Stored records
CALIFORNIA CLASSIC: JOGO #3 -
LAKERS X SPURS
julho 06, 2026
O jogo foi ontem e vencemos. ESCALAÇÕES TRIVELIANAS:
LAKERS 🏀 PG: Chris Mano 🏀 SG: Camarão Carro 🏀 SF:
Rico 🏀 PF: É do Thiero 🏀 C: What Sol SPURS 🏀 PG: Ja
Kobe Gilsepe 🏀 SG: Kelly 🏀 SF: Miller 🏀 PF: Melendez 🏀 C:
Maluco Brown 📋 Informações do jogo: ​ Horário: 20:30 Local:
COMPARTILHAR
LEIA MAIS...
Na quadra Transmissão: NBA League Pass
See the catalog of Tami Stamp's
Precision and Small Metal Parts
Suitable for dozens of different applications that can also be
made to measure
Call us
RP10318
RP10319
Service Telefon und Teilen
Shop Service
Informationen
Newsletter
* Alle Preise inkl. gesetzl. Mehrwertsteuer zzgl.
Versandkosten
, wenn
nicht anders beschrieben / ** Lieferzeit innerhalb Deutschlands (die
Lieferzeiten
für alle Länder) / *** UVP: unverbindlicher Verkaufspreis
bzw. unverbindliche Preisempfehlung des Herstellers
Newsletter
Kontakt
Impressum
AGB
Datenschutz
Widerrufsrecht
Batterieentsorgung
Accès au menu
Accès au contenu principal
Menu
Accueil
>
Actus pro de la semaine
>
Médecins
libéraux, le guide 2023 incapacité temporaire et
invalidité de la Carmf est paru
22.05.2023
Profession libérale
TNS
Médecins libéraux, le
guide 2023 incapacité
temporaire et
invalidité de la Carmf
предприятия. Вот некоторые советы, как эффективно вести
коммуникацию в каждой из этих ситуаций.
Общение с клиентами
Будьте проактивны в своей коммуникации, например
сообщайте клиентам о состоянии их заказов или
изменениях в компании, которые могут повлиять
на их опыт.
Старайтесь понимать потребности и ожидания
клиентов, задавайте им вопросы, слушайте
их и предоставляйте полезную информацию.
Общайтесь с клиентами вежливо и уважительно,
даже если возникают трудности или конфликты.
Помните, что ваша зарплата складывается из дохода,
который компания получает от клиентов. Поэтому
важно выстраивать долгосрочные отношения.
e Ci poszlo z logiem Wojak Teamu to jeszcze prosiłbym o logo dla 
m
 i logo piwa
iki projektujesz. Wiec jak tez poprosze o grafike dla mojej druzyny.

» **Task details**: Return the data from the top line through the bottom line exactly.

» **Reply**:
CALIFORNIA CLASSIC: JOGO #3 -
LAKERS X SPURS
julho 06, 2026
O jogo foi ontem e vencemos. ESCALAÇÕES TRIVELIANAS:
LAKERS 🏀 PG: Chris Mano 🏀 SG: Camarão Carro 🏀 SF:
Rico 🏀 PF: É do Thiero 🏀 C: What Sol SPURS 🏀 PG: Ja
Kobe Gilsepe 🏀 SG: Kelly 🏀 SF: Miller 🏀 PF: Melendez 🏀 C:
Maluco Brown 📋 Informações do jogo: ​ Horário: 20:30 Local:
COMPARTILHAR
LEIA MAIS...
Na quadra Transmissão: NBA League Pass
See the catalog of Tami Stamp's
Precision and Small Metal Parts
Suitable for dozens of different applications that can also be
made to measure
Call us
RP10318
RP10319
Service Telefon und Teilen
Shop Service
Informationen
Newsletter
* Alle Preise inkl. gesetzl. Mehrwertsteuer zzgl.
Versandkosten
, wenn
nicht anders beschrieben / ** Lieferzeit innerhalb Deutschlands (die
Lieferzeiten
für alle Länder) / *** UVP: unverbindlicher Verkaufspreis
bzw. unverbindliche Preisempfehlung des Herstellers
Newsletter
Kontakt
Impressum
AGB
Datenschutz
Widerrufsrecht
Batterieentsorgung
Accès au menu
Accès au contenu principal
Menu
Accueil
>
Actus pro de la semaine
>
Médecins
libéraux, le guide 2023 incapacité temporaire et
invalidité de la Carmf est paru
22.05.2023
Profession libérale
TNS
Médecins libéraux, le
guide 2023 incapacité
temporaire et
invalidité de la Carmf
предприятия. Вот некоторые советы, как эффективно вести
коммуникацию в каждой из этих ситуаций.
Общение с клиентами
Будьте проактивны в своей коммуникации, например
сообщайте клиентам о состоянии их заказов или
изменениях в компании, которые могут повлиять
на их опыт.
Старайтесь понимать потребности и ожидания
клиентов, задавайте им вопросы, слушайте
их и предоставляйте полезную информацию.
Общайтесь с клиентами вежливо и уважительно,
даже если возникают трудности или конфликты.
Помните, что ваша зарплата складывается из дохода,
который компания получает от клиентов. Поэтому
важно выстраивать долгосрочные отношения.
e Ci poszlo z logiem Wojak Teamu to jeszcze prosiłbym o logo dla 
m
 i logo piwa
iki projektujesz. Wiec jak tez poprosze o grafike dla mojej druzyny.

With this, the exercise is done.